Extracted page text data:
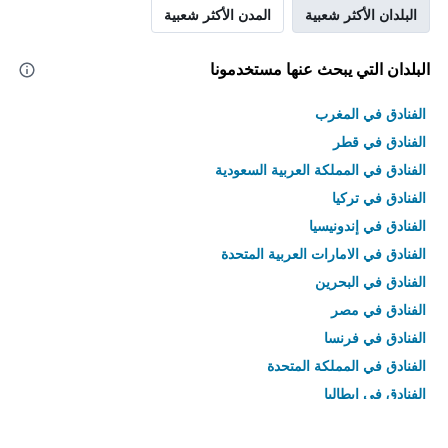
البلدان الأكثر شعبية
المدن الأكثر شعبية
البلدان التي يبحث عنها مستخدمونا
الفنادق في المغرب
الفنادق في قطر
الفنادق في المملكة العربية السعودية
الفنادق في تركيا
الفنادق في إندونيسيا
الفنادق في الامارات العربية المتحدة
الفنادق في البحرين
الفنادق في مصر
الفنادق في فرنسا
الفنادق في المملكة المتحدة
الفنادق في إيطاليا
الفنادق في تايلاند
--
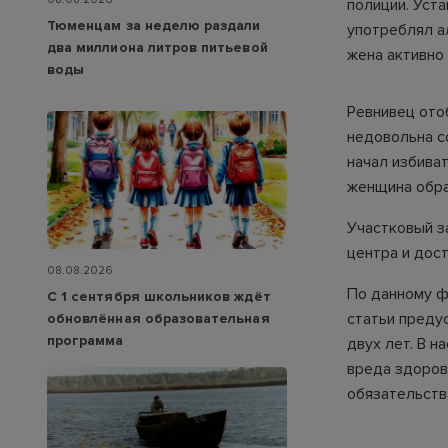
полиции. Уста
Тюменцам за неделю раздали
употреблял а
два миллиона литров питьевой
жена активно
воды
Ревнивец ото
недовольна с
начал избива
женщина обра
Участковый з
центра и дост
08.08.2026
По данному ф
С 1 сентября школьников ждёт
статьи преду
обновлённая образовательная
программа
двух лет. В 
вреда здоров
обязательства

**Your objective**
Where a line of the data holds the word "المتحدة", copy that line.

**Completed task**
الفنادق في الامارات العربية المتحدة
الفنادق في المملكة المتحدة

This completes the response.